Here is my answer to that question. If you have limited time or money to spend on marketing, make sure you do the following:
- Identify the customers for the book
- Get a webpage
- Develop a set of keywords
- Write a book blurb
- Join Goodreads and request book reviews in the Goodreads group
- Join LinkedIn and request book reviews in the LinkedIn groups
- Write a short synopsis:
A neat thing about this list is that, with the exception of the webpage, all these tasks are free. All they require is the investment of your time.
Let’s talk briefly about each item.
Identify the customers: This isn’t as simple as it may initially appear. For instance. if you wrote children’s book, you may assume the children will be your customers. Well, you’re wrong. Kids don’t have money of credit cards. The customers for your book will be the parents, grandparents and family friends. If your book is a romance, don’t try to sell it to readers who like adventure stories.
Get a webpage: In the 21st century, people shop on line. You need a webpage to showcase your books. There are a number of choices and you’ll need to do some research on this issue.
Develop a set of keywords: When people shop on line they won’t use your name or book title in search boxes because your unknown (so far!). The shoppers will use keywords like fantasy or adventure. They will also use keyword strings like fantasy adventure or colonial romance.

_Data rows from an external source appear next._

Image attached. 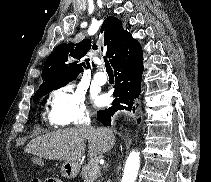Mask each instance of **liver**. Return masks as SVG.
I'll list each match as a JSON object with an SVG mask.
<instances>
[{"label":"liver","instance_id":"liver-1","mask_svg":"<svg viewBox=\"0 0 211 182\" xmlns=\"http://www.w3.org/2000/svg\"><path fill=\"white\" fill-rule=\"evenodd\" d=\"M86 141L88 155L94 157L110 151L115 144V136L107 128L63 129L32 139L25 152L49 160L78 161L84 155Z\"/></svg>","mask_w":211,"mask_h":182}]
</instances>
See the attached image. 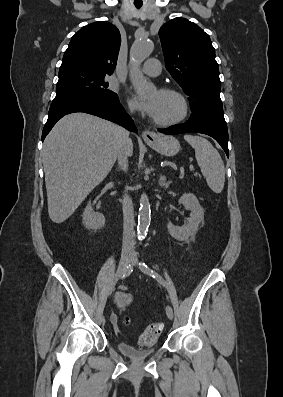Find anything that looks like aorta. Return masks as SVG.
I'll use <instances>...</instances> for the list:
<instances>
[{
  "label": "aorta",
  "mask_w": 283,
  "mask_h": 397,
  "mask_svg": "<svg viewBox=\"0 0 283 397\" xmlns=\"http://www.w3.org/2000/svg\"><path fill=\"white\" fill-rule=\"evenodd\" d=\"M153 49L152 43L146 40L135 42L130 50V77L135 91L142 97L152 93L155 87L148 83L142 74L138 72L140 64L151 54ZM151 206L146 193L140 197V208L138 213V235H146L151 221Z\"/></svg>",
  "instance_id": "obj_1"
}]
</instances>
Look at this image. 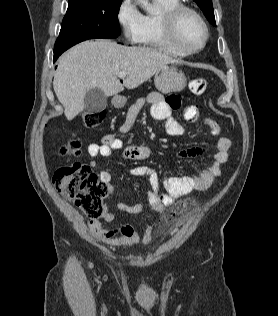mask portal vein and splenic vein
<instances>
[{
	"label": "portal vein and splenic vein",
	"mask_w": 278,
	"mask_h": 316,
	"mask_svg": "<svg viewBox=\"0 0 278 316\" xmlns=\"http://www.w3.org/2000/svg\"><path fill=\"white\" fill-rule=\"evenodd\" d=\"M118 77H119V78H125V77H126V72H120V73L118 74Z\"/></svg>",
	"instance_id": "obj_1"
}]
</instances>
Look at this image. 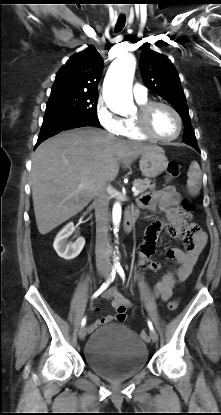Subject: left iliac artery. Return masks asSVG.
<instances>
[{
    "label": "left iliac artery",
    "mask_w": 221,
    "mask_h": 415,
    "mask_svg": "<svg viewBox=\"0 0 221 415\" xmlns=\"http://www.w3.org/2000/svg\"><path fill=\"white\" fill-rule=\"evenodd\" d=\"M116 269H117V272L119 273L120 277L123 280H125V273H124L123 268L121 266H117ZM148 326H149L150 330H154L153 324L150 320H148Z\"/></svg>",
    "instance_id": "1"
}]
</instances>
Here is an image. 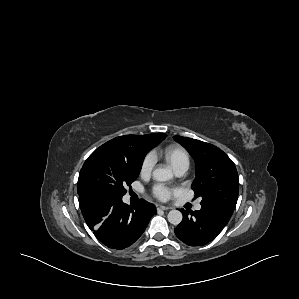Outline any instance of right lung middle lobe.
<instances>
[{
  "instance_id": "dd1d6c3e",
  "label": "right lung middle lobe",
  "mask_w": 299,
  "mask_h": 299,
  "mask_svg": "<svg viewBox=\"0 0 299 299\" xmlns=\"http://www.w3.org/2000/svg\"><path fill=\"white\" fill-rule=\"evenodd\" d=\"M142 163L126 161L116 151L103 144L85 161L78 178V194L95 192L123 197L126 186L136 180Z\"/></svg>"
}]
</instances>
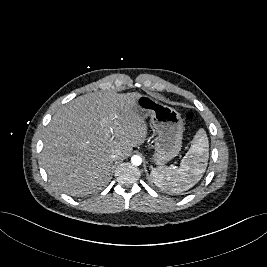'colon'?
I'll list each match as a JSON object with an SVG mask.
<instances>
[{
    "label": "colon",
    "instance_id": "5ec220e1",
    "mask_svg": "<svg viewBox=\"0 0 267 267\" xmlns=\"http://www.w3.org/2000/svg\"><path fill=\"white\" fill-rule=\"evenodd\" d=\"M186 118H187L188 120H192V119L194 118V114H193L192 112H188V113L186 114Z\"/></svg>",
    "mask_w": 267,
    "mask_h": 267
}]
</instances>
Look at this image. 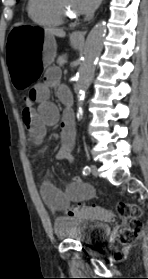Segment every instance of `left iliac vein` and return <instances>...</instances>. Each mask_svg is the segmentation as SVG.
<instances>
[{
	"instance_id": "4c4485c4",
	"label": "left iliac vein",
	"mask_w": 148,
	"mask_h": 279,
	"mask_svg": "<svg viewBox=\"0 0 148 279\" xmlns=\"http://www.w3.org/2000/svg\"><path fill=\"white\" fill-rule=\"evenodd\" d=\"M91 173L97 177L98 176V168L96 165H91Z\"/></svg>"
}]
</instances>
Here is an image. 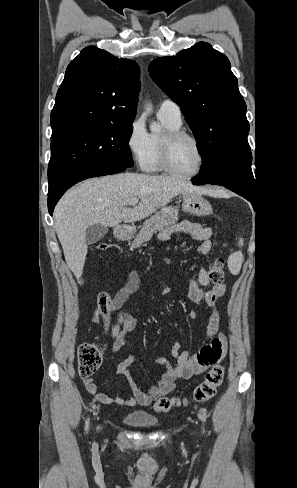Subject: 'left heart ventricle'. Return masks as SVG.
Returning a JSON list of instances; mask_svg holds the SVG:
<instances>
[{
    "mask_svg": "<svg viewBox=\"0 0 297 488\" xmlns=\"http://www.w3.org/2000/svg\"><path fill=\"white\" fill-rule=\"evenodd\" d=\"M199 154L194 143L187 139L178 141L172 150V165L181 173L192 172L198 165Z\"/></svg>",
    "mask_w": 297,
    "mask_h": 488,
    "instance_id": "left-heart-ventricle-1",
    "label": "left heart ventricle"
}]
</instances>
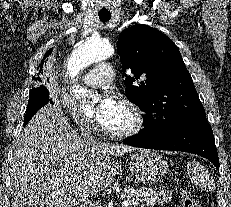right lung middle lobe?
I'll use <instances>...</instances> for the list:
<instances>
[{
  "label": "right lung middle lobe",
  "mask_w": 231,
  "mask_h": 207,
  "mask_svg": "<svg viewBox=\"0 0 231 207\" xmlns=\"http://www.w3.org/2000/svg\"><path fill=\"white\" fill-rule=\"evenodd\" d=\"M45 89L44 86H40L38 88H33L31 91H30V95H29V102H31L35 96L37 95L38 92H42L43 90ZM28 102V103H29Z\"/></svg>",
  "instance_id": "obj_1"
}]
</instances>
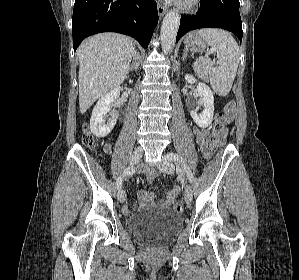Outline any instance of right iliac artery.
<instances>
[{
    "instance_id": "1",
    "label": "right iliac artery",
    "mask_w": 299,
    "mask_h": 280,
    "mask_svg": "<svg viewBox=\"0 0 299 280\" xmlns=\"http://www.w3.org/2000/svg\"><path fill=\"white\" fill-rule=\"evenodd\" d=\"M133 173H134V168H133V166H129V167H127V168L124 170L122 176H119L118 179H117V181H116V186H117V189H118V190H120L121 187H122L123 177H125V176H130V175H132Z\"/></svg>"
}]
</instances>
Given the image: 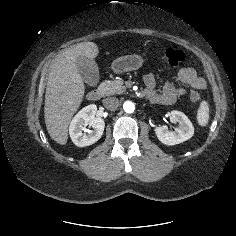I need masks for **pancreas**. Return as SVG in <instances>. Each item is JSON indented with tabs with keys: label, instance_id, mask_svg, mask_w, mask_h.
<instances>
[{
	"label": "pancreas",
	"instance_id": "obj_1",
	"mask_svg": "<svg viewBox=\"0 0 236 236\" xmlns=\"http://www.w3.org/2000/svg\"><path fill=\"white\" fill-rule=\"evenodd\" d=\"M122 80H114V81H105L104 85V94L114 95V94H122L126 91V87L123 85Z\"/></svg>",
	"mask_w": 236,
	"mask_h": 236
}]
</instances>
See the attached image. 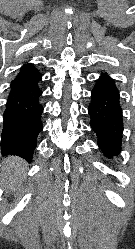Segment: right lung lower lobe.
Segmentation results:
<instances>
[{
    "instance_id": "1",
    "label": "right lung lower lobe",
    "mask_w": 135,
    "mask_h": 249,
    "mask_svg": "<svg viewBox=\"0 0 135 249\" xmlns=\"http://www.w3.org/2000/svg\"><path fill=\"white\" fill-rule=\"evenodd\" d=\"M40 73L15 78L10 84L3 114L1 153L17 155L31 162L37 137L43 129Z\"/></svg>"
}]
</instances>
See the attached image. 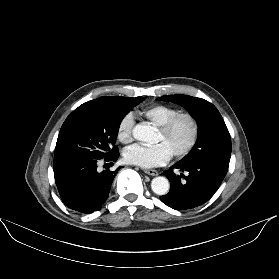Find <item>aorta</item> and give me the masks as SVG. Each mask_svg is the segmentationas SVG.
<instances>
[{
    "label": "aorta",
    "instance_id": "obj_1",
    "mask_svg": "<svg viewBox=\"0 0 279 279\" xmlns=\"http://www.w3.org/2000/svg\"><path fill=\"white\" fill-rule=\"evenodd\" d=\"M133 137L142 142H153L156 133L153 127L145 124L136 125L133 129ZM152 191L157 195H165L168 193L170 184L167 178L158 176L151 182Z\"/></svg>",
    "mask_w": 279,
    "mask_h": 279
}]
</instances>
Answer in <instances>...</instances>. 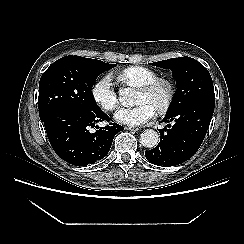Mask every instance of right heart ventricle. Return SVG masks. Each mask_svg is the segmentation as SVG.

Write a book blurb: a book blurb and a short synopsis are not the same thing: they are two very different animals. A book blurb is a marketing tool that will try to interest readers in the book, rather than retelling the story in a short synopsis.
Join Goodreads: Once you sign up find the groups who specialize in reviews and post a request for your book
Join LinkedIn: Same with LinkedIn. Start an account and join a few groups. Post a notice asking for reviews.
Write a short synopsis: Keep it to a single page. Use it for blog posts.
This material is extracted from my book How to Self-publish and Market a Book which has much more material on this issue. Here is the book blurb:
Are you considering self-publishing your first book? Naturally, you have questions and concerns. This book has your answers. It integrates both the publishing and the marketing to provide you with a complete project plan to market your book while you publish it.
The book is available at:
Barnes & Noble: https://bit.ly/2Y2rewE
And other online book sellers
I’m looking for reviewers for my latest project.
Called the Self-publishing Starter Kit, the product is a bundle of three separate lectures: a self-publishing overview, a video on strategic market planning and a third on converting a manuscrpt to an ebook. What I’m interested in is getting reviews for the course which consists of the lecture bundle. It’s available at https://bit.ly/2lMHAHD and has a fee. If you’re interested in watching the lectures and writng a review (good or bad) let me know and I”ll get you into the course free by sending you a 100% discount coupon.
As a reward for participating, once the review is posted, I’ll send you a complimentary ebook copy of my new book How To Self-publish and Market a Book.
Are you considering self-publishing your first book?
This ebook is now available
The problem with the current publishing and marketing books is that they treat publishing and marketing as two completely separate concerns. Their thinking seems to be, ‘after your book is published, grab a book on marketing, read it and start doing it‘. The reality of the publishing world is that the marketing has to be done in conjunction with the publishing. That means if you ignore the marketing until after you publish the book you’ve lost valuable marketing time.
Below is a link to an article about keywords. It’s taken from my new book How to Self-publish and Market a book.
Do you have a completed manuscript and are wondering what to do with it?
My latest Medium article explains why my previous books on publishing and marketing represented a wrong approach to the self-publishing business.It also explains I why wrote another book on these subjects, this time using the correct approach. Read it at: https://medium.com/@hanque99/a-book-about-self-publishing-done-wrong-e49b7c5d307
I’m conducting a survey to identify what problems fiction writers struggle with most. This information will assist me in developing future programs for writers. Please take a minute or two and fill it out and you’ll earn a free gift.